(Saved entries)
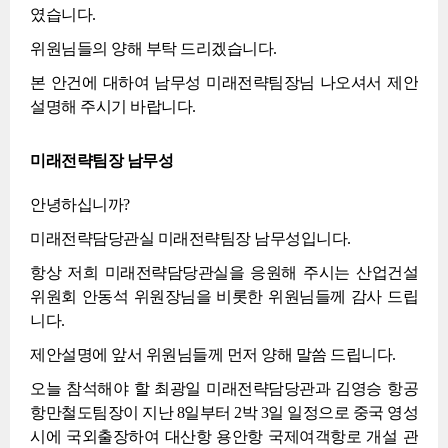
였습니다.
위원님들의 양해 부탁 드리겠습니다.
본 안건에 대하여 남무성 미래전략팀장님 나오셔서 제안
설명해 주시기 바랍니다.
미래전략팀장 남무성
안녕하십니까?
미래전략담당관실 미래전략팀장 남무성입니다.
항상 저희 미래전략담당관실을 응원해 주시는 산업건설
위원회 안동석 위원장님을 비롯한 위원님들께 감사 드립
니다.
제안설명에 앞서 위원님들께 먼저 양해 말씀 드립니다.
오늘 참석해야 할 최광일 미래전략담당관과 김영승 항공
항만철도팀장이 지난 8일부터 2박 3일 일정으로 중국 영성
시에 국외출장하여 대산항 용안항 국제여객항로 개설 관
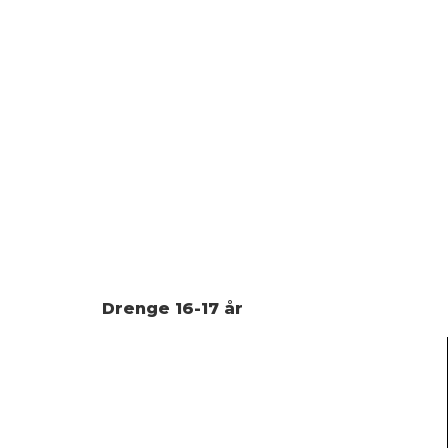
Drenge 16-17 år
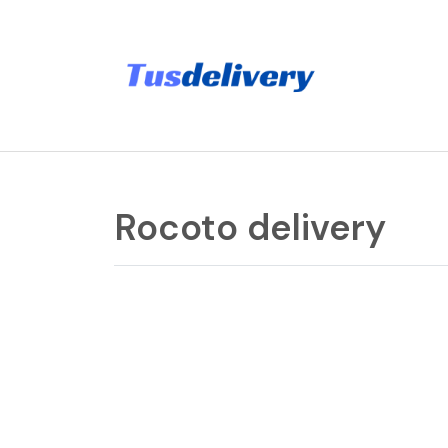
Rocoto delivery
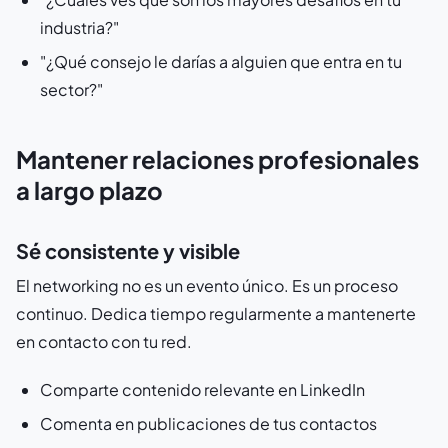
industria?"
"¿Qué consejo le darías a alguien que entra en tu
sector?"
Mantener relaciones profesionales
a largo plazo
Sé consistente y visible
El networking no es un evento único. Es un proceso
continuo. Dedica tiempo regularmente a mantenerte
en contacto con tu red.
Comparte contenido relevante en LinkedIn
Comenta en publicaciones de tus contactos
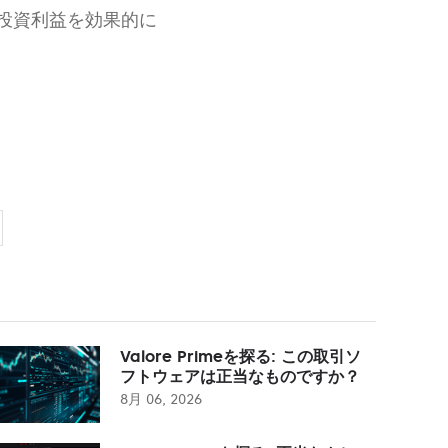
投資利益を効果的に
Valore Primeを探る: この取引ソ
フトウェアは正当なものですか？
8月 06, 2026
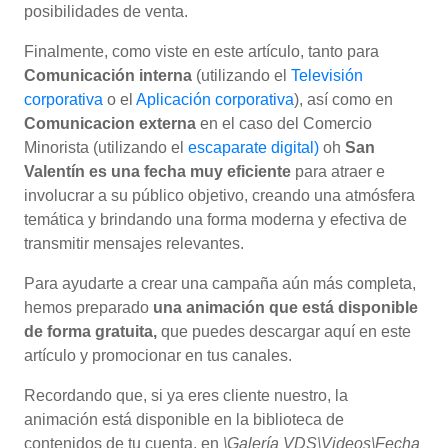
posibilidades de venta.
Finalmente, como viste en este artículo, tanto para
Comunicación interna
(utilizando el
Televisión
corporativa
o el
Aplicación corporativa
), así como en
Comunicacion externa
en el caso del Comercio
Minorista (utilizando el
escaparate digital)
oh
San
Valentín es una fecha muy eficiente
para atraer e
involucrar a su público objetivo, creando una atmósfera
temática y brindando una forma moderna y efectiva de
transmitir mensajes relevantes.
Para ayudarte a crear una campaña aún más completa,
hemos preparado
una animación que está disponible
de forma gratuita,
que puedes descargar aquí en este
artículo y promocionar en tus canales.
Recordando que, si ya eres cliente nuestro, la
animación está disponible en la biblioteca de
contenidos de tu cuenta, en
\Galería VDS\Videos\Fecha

• **Activity**: Please copy every record above exactly, but leave the pictures out.

• **Response area**:
였습니다.
위원님들의 양해 부탁 드리겠습니다.
본 안건에 대하여 남무성 미래전략팀장님 나오셔서 제안
설명해 주시기 바랍니다.
미래전략팀장 남무성
안녕하십니까?
미래전략담당관실 미래전략팀장 남무성입니다.
항상 저희 미래전략담당관실을 응원해 주시는 산업건설
위원회 안동석 위원장님을 비롯한 위원님들께 감사 드립
니다.
제안설명에 앞서 위원님들께 먼저 양해 말씀 드립니다.
오늘 참석해야 할 최광일 미래전략담당관과 김영승 항공
항만철도팀장이 지난 8일부터 2박 3일 일정으로 중국 영성
시에 국외출장하여 대산항 용안항 국제여객항로 개설 관
Drenge 16-17 år
Rocoto delivery
industria?"
"¿Qué consejo le darías a alguien que entra en tu
sector?"
Mantener relaciones profesionales
a largo plazo
Sé consistente y visible
El networking no es un evento único. Es un proceso
continuo. Dedica tiempo regularmente a mantenerte
en contacto con tu red.
Comparte contenido relevante en LinkedIn
Comenta en publicaciones de tus contactos
投資利益を効果的に
Valore Primeを探る: この取引ソ
フトウェアは正当なものですか？
8月 06, 2026
posibilidades de venta.
Finalmente, como viste en este artículo, tanto para
Comunicación interna
(utilizando el
Televisión
corporativa
o el
Aplicación corporativa
), así como en
Comunicacion externa
en el caso del Comercio
Minorista (utilizando el
escaparate digital)
oh
San
Valentín es una fecha muy eficiente
para atraer e
involucrar a su público objetivo, creando una atmósfera
temática y brindando una forma moderna y efectiva de
transmitir mensajes relevantes.
Para ayudarte a crear una campaña aún más completa,
hemos preparado
una animación que está disponible
de forma gratuita,
que puedes descargar aquí en este
artículo y promocionar en tus canales.
Recordando que, si ya eres cliente nuestro, la
animación está disponible en la biblioteca de
contenidos de tu cuenta, en
\Galería VDS\Videos\Fecha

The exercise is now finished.